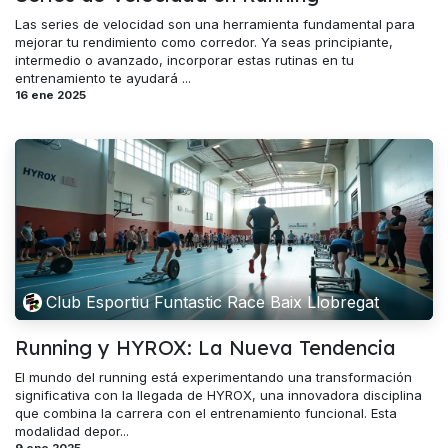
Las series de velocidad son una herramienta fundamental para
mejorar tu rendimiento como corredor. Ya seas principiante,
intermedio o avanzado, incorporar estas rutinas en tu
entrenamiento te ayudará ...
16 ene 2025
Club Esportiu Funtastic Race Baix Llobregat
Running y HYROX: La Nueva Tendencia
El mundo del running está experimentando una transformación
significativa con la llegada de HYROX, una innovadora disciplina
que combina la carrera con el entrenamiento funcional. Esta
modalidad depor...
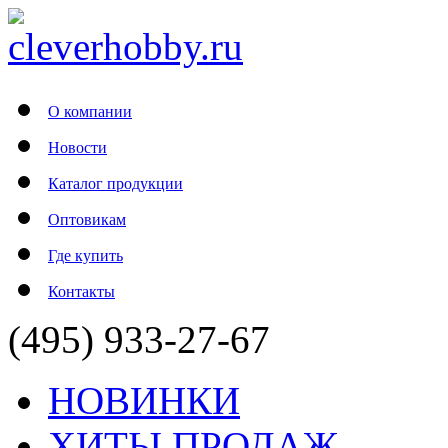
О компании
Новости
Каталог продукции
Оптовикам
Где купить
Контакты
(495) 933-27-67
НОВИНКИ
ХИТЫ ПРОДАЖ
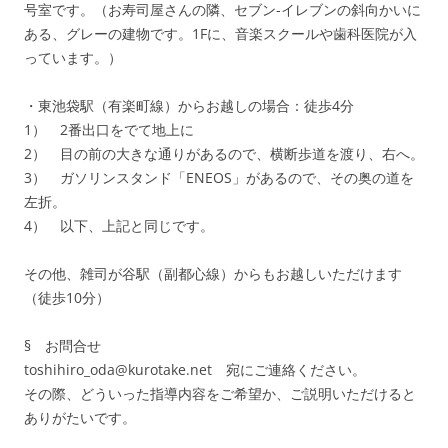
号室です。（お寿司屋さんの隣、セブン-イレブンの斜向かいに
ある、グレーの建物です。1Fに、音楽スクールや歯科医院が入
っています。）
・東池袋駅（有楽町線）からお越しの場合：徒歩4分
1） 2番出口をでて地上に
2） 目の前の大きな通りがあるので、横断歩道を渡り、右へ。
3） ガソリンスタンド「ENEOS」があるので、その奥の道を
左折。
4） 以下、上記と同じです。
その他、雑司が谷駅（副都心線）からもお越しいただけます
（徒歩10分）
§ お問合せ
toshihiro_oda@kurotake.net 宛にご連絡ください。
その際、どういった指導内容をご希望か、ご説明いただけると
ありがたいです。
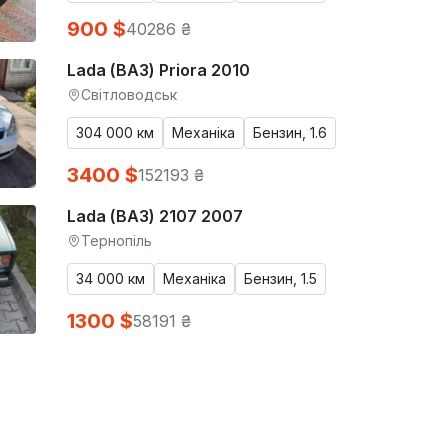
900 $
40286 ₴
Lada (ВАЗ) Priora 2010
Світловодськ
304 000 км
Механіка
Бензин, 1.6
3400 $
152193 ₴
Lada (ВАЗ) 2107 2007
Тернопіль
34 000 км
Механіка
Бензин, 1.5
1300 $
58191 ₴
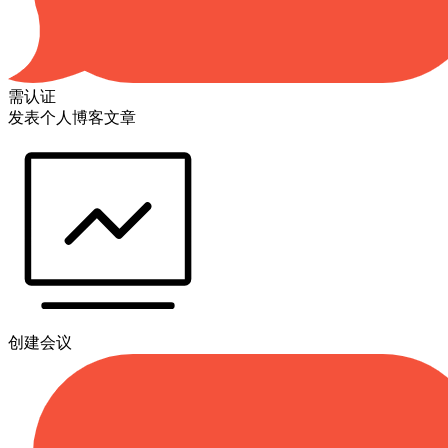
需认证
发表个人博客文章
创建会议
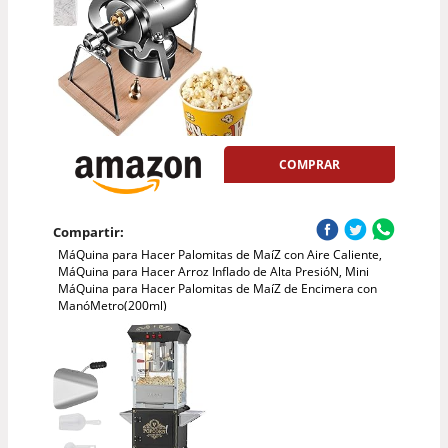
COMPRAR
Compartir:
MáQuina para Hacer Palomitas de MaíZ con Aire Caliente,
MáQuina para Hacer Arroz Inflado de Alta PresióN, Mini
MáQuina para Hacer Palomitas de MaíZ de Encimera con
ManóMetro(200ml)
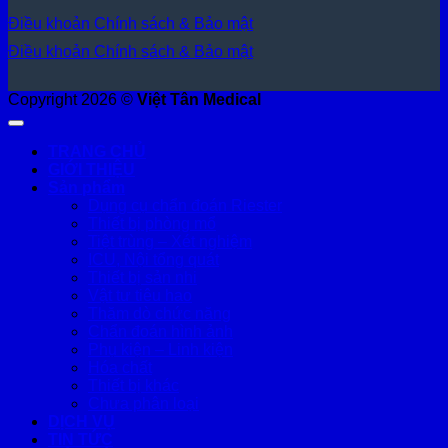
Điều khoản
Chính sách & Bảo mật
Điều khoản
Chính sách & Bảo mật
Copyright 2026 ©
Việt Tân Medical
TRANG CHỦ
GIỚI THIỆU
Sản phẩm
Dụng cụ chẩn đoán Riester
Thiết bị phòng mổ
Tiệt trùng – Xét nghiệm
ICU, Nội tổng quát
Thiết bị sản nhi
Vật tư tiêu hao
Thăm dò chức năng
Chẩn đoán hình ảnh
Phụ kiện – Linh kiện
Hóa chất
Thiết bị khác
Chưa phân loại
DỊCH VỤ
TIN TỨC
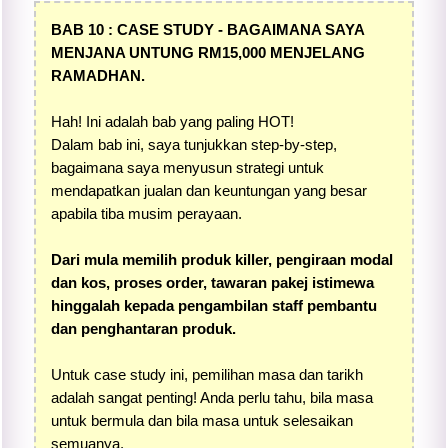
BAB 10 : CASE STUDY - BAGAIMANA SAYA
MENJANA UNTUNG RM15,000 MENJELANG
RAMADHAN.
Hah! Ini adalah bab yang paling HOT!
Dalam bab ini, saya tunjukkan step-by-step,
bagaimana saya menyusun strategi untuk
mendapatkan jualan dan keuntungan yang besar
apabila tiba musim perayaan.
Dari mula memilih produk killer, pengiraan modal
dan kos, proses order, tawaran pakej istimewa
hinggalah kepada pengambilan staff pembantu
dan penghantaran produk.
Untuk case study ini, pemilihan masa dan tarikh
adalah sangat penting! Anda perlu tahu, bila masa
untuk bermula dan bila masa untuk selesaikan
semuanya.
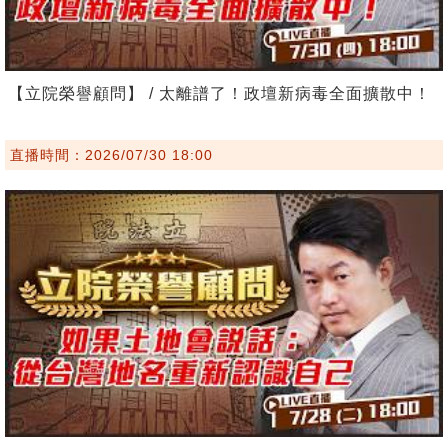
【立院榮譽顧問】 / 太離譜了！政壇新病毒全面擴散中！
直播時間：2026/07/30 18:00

•••••

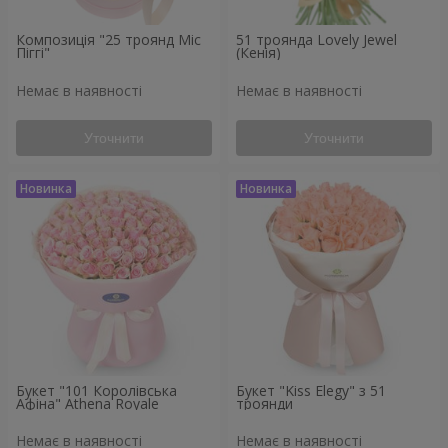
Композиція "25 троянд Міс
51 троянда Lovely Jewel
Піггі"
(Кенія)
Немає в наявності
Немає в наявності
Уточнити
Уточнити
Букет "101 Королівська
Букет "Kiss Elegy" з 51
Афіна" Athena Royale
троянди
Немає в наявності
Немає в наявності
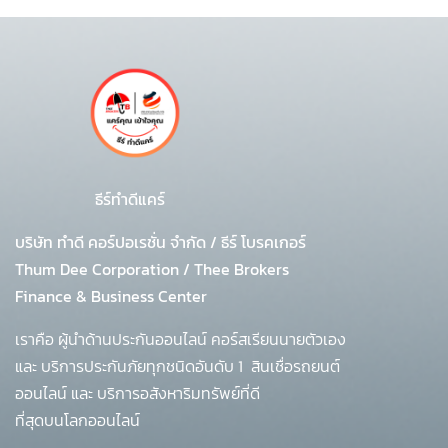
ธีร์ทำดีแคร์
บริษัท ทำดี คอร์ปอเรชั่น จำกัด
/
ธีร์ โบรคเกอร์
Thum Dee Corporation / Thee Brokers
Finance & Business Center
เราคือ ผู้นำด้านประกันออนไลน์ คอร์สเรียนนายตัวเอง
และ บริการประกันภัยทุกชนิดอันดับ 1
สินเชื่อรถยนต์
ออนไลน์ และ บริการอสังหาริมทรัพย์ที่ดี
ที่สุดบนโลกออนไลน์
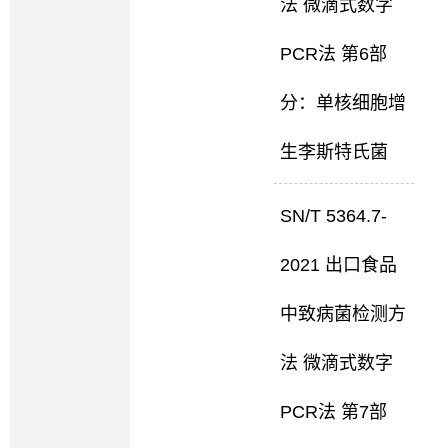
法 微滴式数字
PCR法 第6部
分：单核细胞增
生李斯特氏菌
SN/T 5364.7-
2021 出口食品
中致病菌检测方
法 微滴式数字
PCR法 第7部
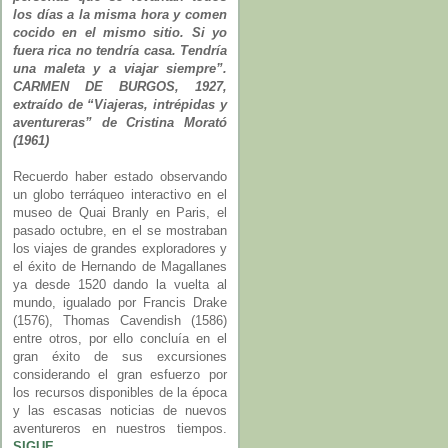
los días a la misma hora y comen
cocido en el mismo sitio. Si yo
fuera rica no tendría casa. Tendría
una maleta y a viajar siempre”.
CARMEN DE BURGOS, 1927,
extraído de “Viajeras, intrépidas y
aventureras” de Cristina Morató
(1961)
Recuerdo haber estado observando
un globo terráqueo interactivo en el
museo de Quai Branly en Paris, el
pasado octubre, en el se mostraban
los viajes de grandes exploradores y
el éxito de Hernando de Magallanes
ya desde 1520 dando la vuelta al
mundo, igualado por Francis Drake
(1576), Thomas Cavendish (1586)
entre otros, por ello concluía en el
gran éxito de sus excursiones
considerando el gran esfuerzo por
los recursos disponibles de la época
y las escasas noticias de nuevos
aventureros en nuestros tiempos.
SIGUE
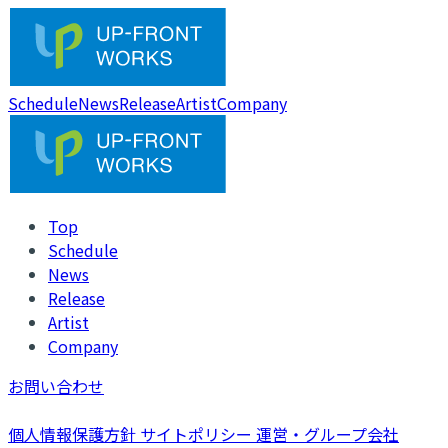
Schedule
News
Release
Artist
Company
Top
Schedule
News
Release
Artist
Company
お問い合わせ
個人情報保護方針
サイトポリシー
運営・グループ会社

•••••

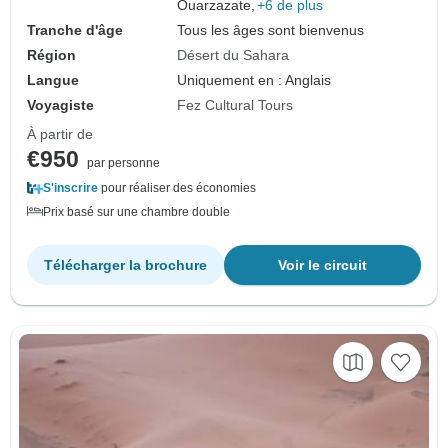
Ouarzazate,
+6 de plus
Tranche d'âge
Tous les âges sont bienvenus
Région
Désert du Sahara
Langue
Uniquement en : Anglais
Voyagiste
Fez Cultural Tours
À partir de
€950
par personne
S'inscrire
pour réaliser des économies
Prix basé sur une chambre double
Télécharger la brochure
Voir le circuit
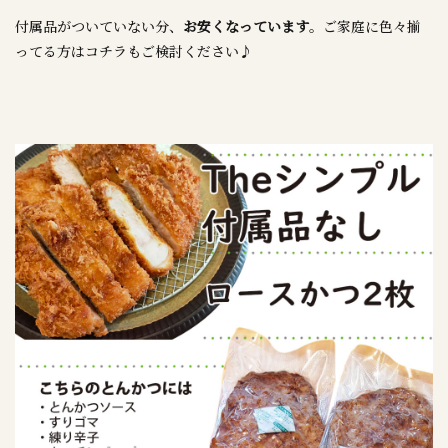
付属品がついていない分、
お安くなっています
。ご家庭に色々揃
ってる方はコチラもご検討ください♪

•••••

Problem requirements
Taking the entries above, write out exactly the lines starting with the line containing "Las series de" and going on through the line containing "El mundo del", both included, and nothing else.

The answer
Las series de velocidad son una herramienta fundamental para
mejorar tu rendimiento como corredor. Ya seas principiante,
intermedio o avanzado, incorporar estas rutinas en tu
entrenamiento te ayudará ...
16 ene 2025
Club Esportiu Funtastic Race Baix Llobregat
Running y HYROX: La Nueva Tendencia
El mundo del running está experimentando una transformación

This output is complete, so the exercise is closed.